(MATERIAL FOR THIS TASK Opens)

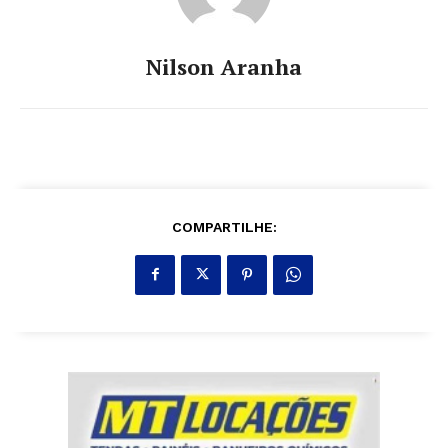
Nilson Aranha
COMPARTILHE:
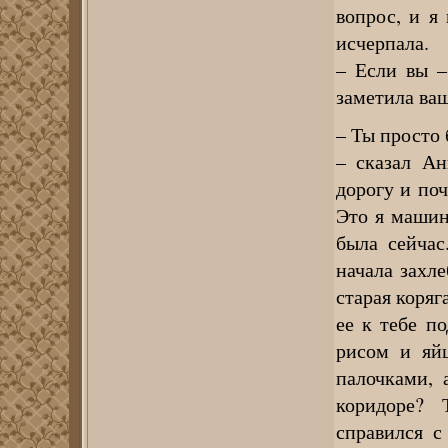
вопрос, и я
исчерпала.
– Если вы –
заметила ваш
– Ты просто 
– сказал Ан
дорогу и поч
Это я машин
была сейчас
начала захле
старая коряг
ее к тебе п
рисом и яй
палочками, 
коридоре? 
справился с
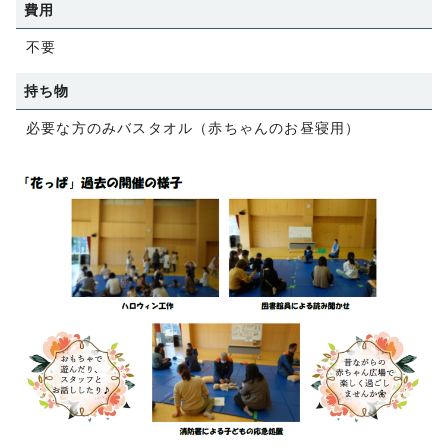
費用
不要
持ち物
必要な方のみバスタオル（赤ちゃんのお昼寝用）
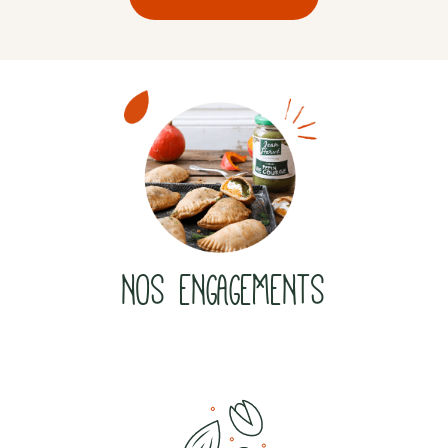
NOS ENGAGEMENTS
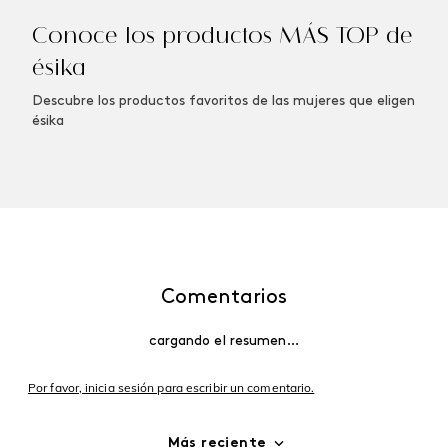
Conoce los productos MÁS TOP de
ésika
Descubre los productos favoritos de las mujeres que eligen
ésika
Comentarios
cargando el resumen…
Por favor, inicia sesión para escribir un comentario.
Más reciente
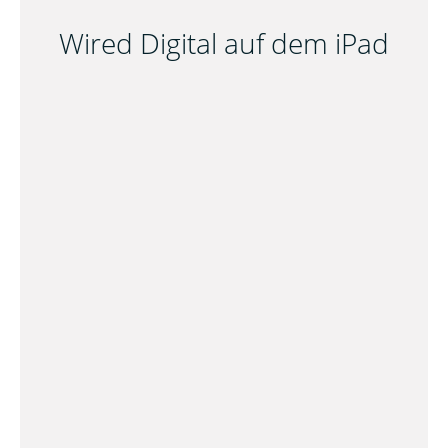
Wired Digital auf dem iPad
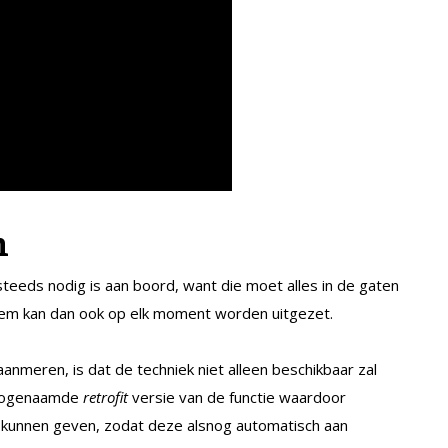
n
steeds nodig is aan boord, want die moet alles in de gaten
teem kan dan ook op elk moment worden uitgezet.
anmeren, is dat de techniek niet alleen beschikbaar zal
n zogenaamde
retrofit
versie van de functie waardoor
kunnen geven, zodat deze alsnog automatisch aan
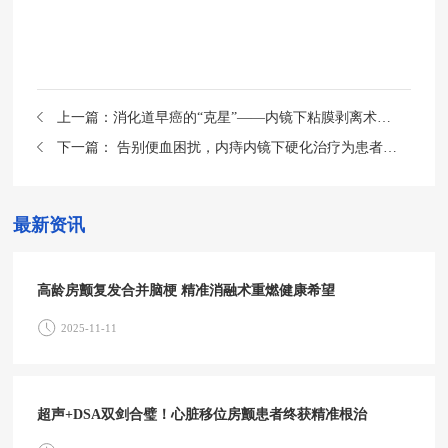
上一篇：
消化道早癌的“克星”——内镜下粘膜剥离术（ESD）
下一篇：
告别便血困扰，内痔内镜下硬化治疗为患者带来新希望
最新资讯
高龄房颤复发合并脑梗 精准消融术重燃健康希望
2025-11-11
超声+DSA双剑合璧！心脏移位房颤患者终获精准根治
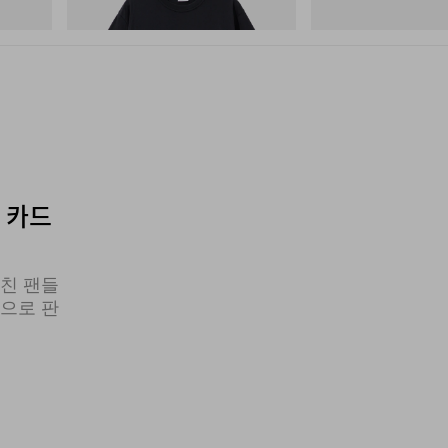
쇼핑하기
쇼핑하기
버 카드
마친 팬들
식으로 판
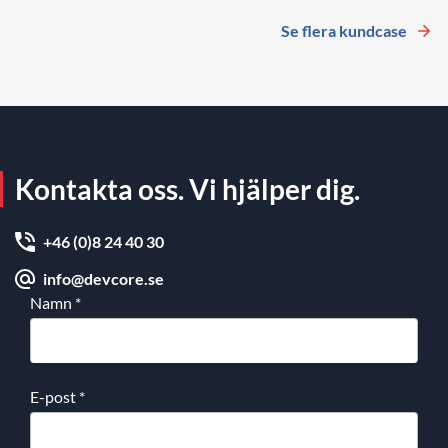
Se flera kundcase
Kontakta oss. Vi hjälper dig.
+46 (0)8 24 40 30
info@devcore.se
Namn
*
E-post
*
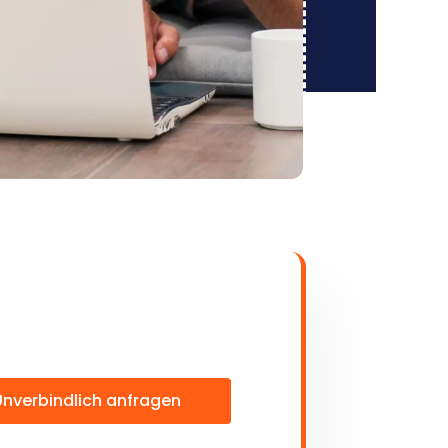
Unverbindlich anfragen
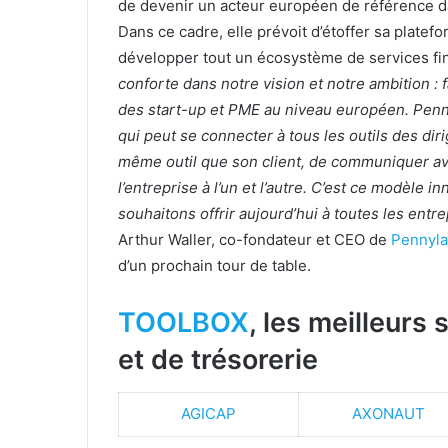
de devenir un acteur européen de référence da
Dans ce cadre, elle prévoit d’étoffer sa platef
développer tout un écosystème de services fina
conforte dans notre vision et notre ambition :
des start-up et PME au niveau européen. Penny
qui peut se connecter à tous les outils des diri
même outil que son client, de communiquer av
l’entreprise à l’un et l’autre. C’est ce modèle
souhaitons offrir aujourd’hui à toutes les ent
Arthur Waller, co-fondateur et CEO de
Pennyl
d’un prochain tour de table.
TOOLBOX
, les meilleurs
et de trésorerie
AGICAP
AXONAUT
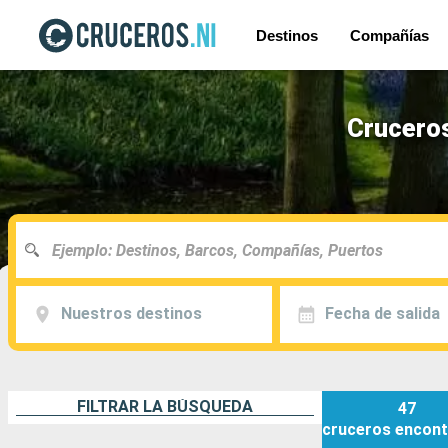
Destinos
Compañías
Cruceros
Nuestros destinos
Fecha de salida
FILTRAR LA BÚSQUEDA
47
cruceros
encont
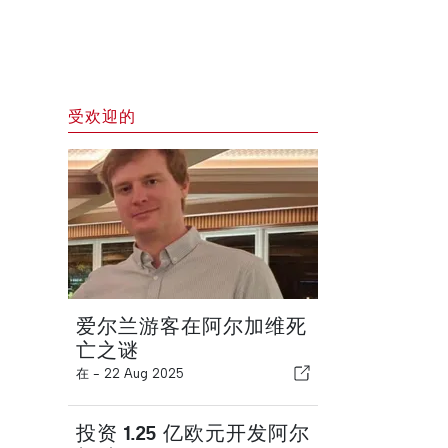
受欢迎的
爱尔兰游客在阿尔加维死
亡之谜
在 -
22 Aug 2025
投资 1.25 亿欧元开发阿尔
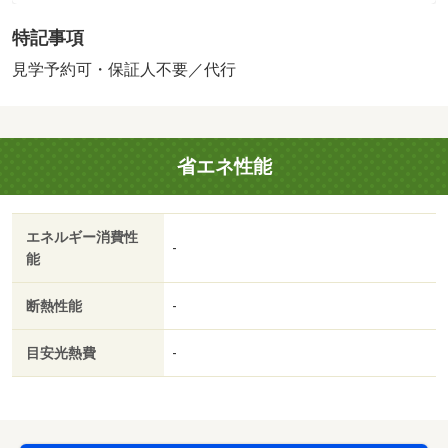
特記事項
見学予約可・保証人不要／代行
省エネ性能
エネルギー消費性
-
能
断熱性能
-
目安光熱費
-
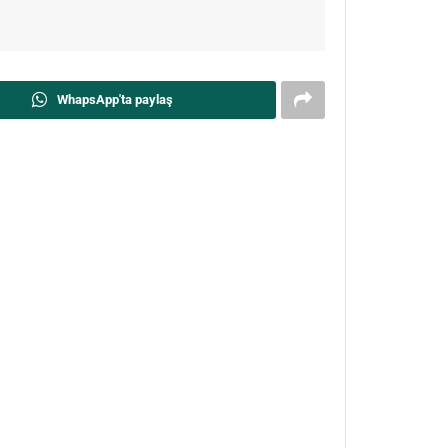
WhapsApp'ta paylaş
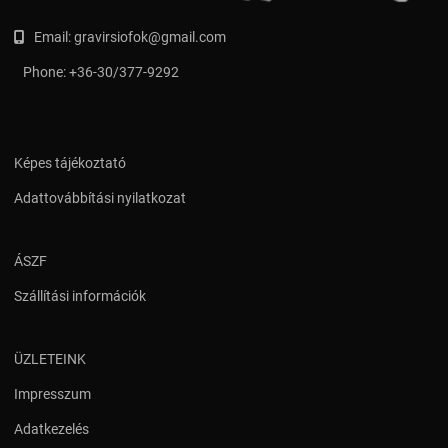
Email:
gravirsiofok@gmail.com
Phone:
+36-30/377-9292
Képes tájékoztató
Adattovábbítási nyilatkozat
ÁSZF
Szállítási információk
ÜZLETEINK
Impresszum
Adatkezelés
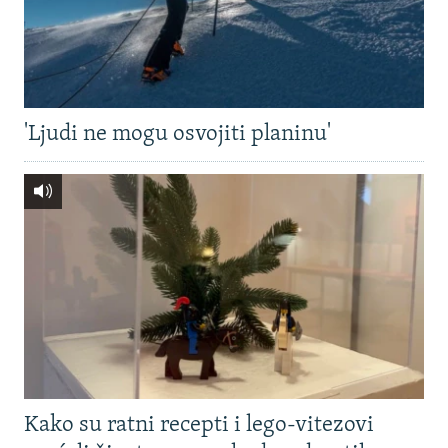
'Ljudi ne mogu osvojiti planinu'
Kako su ratni recepti i lego-vitezovi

(MATERIAL FOR THIS TASK Closes)

# YOUR TASK:
Repeat the data exactly. Pictures should not appear.

# RESULT OF THIS TASK:
Nilson Aranha
COMPARTILHE:
вопрос, и я
исчерпала.
– Если вы –
заметила ваш
– Ты просто 
– сказал Ан
дорогу и поч
Это я машин
была сейчас
начала захле
старая коряг
ее к тебе п
рисом и яй
палочками, 
коридоре? 
справился с
費用
不要
持ち物
必要な方のみバスタオル（赤ちゃんのお昼寝用）
NOS ENGAGEMENTS
Conoce los productos MÁS TOP de
ésika
Descubre los productos favoritos de las mujeres que eligen
ésika
Comentarios
cargando el resumen…
Por favor, inicia sesión para escribir un comentario.
Más reciente
Wired Digital auf dem iPad
n
steeds nodig is aan boord, want die moet alles in de gaten
teem kan dan ook op elk moment worden uitgezet.
anmeren, is dat de techniek niet alleen beschikbaar zal
n zogenaamde
retrofit
versie van de functie waardoor
kunnen geven, zodat deze alsnog automatisch aan
上一篇：
消化道早癌的“克星”——内镜下粘膜剥离术（ESD）
下一篇：
告别便血困扰，内痔内镜下硬化治疗为患者带来新希望
最新资讯
高龄房颤复发合并脑梗 精准消融术重燃健康希望
2025-11-11
超声+DSA双剑合璧！心脏移位房颤患者终获精准根治
쇼핑하기
쇼핑하기
버 카드
마친 팬들
식으로 판
Se flera kundcase
Kontakta oss. Vi hjälper dig.
+46 (0)8 24 40 30
info@devcore.se
Namn
*
E-post
*
Unverbindlich anfragen
de devenir un acteur européen de référence da
Dans ce cadre, elle prévoit d’étoffer sa platef
développer tout un écosystème de services fina
conforte dans notre vision et notre ambition :
des start-up et PME au niveau européen. Penny
qui peut se connecter à tous les outils des diri
même outil que son client, de communiquer av
l’entreprise à l’un et l’autre. C’est ce modèle
souhaitons offrir aujourd’hui à toutes les ent
Arthur Waller, co-fondateur et CEO de
Pennyl
d’un prochain tour de table.
TOOLBOX
, les meilleurs
et de trésorerie
AGICAP
AXONAUT
Destinos
Compañías
Cruceros
Nuestros destinos
Fecha de salida
FILTRAR LA BÚSQUEDA
47
cruceros
encont
受欢迎的
爱尔兰游客在阿尔加维死
亡之谜
在 -
22 Aug 2025
投资 1.25 亿欧元开发阿尔
特記事項
見学予約可・保証人不要／代行
省エネ性能
エネルギー消費性
-
能
断熱性能
-
目安光熱費
-
WhapsApp'ta paylaş
Email:
gravirsiofok@gmail.com
Phone:
+36-30/377-9292
Képes tájékoztató
Adattovábbítási nyilatkozat
ÁSZF
Szállítási információk
ÜZLETEINK
Impresszum
Adatkezelés
'Ljudi ne mogu osvojiti planinu'
Kako su ratni recepti i lego-vitezovi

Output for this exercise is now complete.